## Work request
Of the entries below, return only those lines from the line with "biotechnology" to the line with "venture capital funding in 2024", exactly, both included.

## Available records
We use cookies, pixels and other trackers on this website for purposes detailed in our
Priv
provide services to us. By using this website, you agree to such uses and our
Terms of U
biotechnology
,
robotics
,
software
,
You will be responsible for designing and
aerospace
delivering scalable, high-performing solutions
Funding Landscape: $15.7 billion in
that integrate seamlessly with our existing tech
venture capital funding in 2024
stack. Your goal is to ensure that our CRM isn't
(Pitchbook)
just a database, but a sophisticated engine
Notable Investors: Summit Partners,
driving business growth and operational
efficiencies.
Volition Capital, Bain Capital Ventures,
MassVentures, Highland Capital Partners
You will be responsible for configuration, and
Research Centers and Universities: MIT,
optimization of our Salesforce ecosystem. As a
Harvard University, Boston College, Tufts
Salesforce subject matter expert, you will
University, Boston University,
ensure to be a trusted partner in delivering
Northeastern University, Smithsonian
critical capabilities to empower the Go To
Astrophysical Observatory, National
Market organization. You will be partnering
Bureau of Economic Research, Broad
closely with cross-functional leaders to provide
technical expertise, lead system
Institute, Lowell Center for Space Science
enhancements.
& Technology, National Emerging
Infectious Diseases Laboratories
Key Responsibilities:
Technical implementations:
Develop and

==

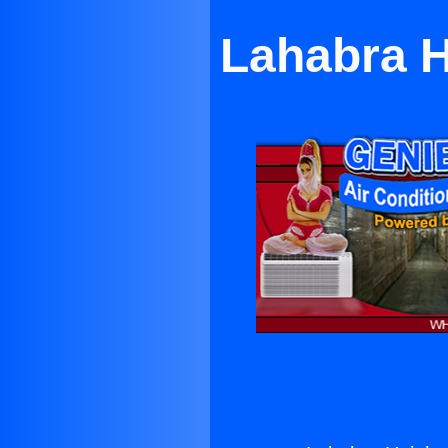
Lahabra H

## Task result
biotechnology
,
robotics
,
software
,
You will be responsible for designing and
aerospace
delivering scalable, high-performing solutions
Funding Landscape: $15.7 billion in
that integrate seamlessly with our existing tech
venture capital funding in 2024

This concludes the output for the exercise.